Che cosa ha detto Francesco nella sua omelia, molto spirituale, di oggi? Ha detto: “San Gregorio Magno, al termine della Regola pastorale, invitava ed esortava un amico a offrirgli questa compagnia spirituale: «In mezzo alle tempeste della mia vita, mi conforta la fiducia che tu mi terrai a galla sulla tavola delle tue preghiere, e che, se il peso delle mie colpe mi abbatte e mi umilia, tu mi presterai l’aiuto dei tuoi meriti per sollevarmi». È la consapevolezza del Pastore che non può portare da solo quello che, in realtà, mai potrebbe sostenere da solo e, perciò, sa abbandonarsi alla preghiera e alla cura del popolo che gli è stato affidato”.
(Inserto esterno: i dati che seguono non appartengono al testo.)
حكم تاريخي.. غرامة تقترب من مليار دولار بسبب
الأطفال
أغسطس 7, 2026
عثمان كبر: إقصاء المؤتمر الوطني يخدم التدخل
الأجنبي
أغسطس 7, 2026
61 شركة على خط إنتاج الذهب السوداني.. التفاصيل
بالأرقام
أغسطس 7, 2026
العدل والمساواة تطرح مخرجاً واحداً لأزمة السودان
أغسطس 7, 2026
Per questo ha ragione il Segretario di Stato Vaticano, cardinale Pietro Parolin: “La contingenza storica che ha visto convivere nello stesso tempo due Successori di Pietro ha configurato per la Chiesa una situazione istituzionale inedita, che poteva anche essere delicata. Qualcuno magari ha pensato di approfittarne, e magari ci ha anche provato, per spargere confusione. Ma non è riuscito nel suo intento”. È evidente che l’intento non si è estinto e queste ore, anche in alcuni commenti, lo confermano. Il fallimento della confusione, per Parolin, è derivato dalla “fede del Papa e del Papa emerito e per le preghiere del Popolo di Dio, che li ha sempre abbracciati e sostenuti tutti e due e la prossimità fraterna tra papa Francesco e il Papa emerito Benedetto XVI l’abbiamo vista tutti. L’affetto espresso nei loro abbracci, negli sguardi e nelle parole che si scambiavano nei loro incontri è stato per tanti motivo di commozione e di consolazione. Certo, loro hanno avuto temperamenti, sensibilità, idee, preferenze, percorsi esistenziali diversi. Anche questo fa parte della bellezza della Chiesa e dello stesso ministero dei Successori di Pietro”. Fa parte anche di una cultura, quella della tensione polare, che Francesco propone dall’inizio del suo pontificato. La sua certezza che il tempo sia superiore allo spazio, e che quindi la Chiesa debba occuparsi più di avviare processi che di gestire spazi, appare però troppo lontana per i tradizionalisti, ancorati alla gestione come è sempre stata. È su questo rischio umano e culturale che chi non ha seguito con interesse la vicenda storica di questi anni coinvolgenti appare orientato a tornare a schemi vecchi.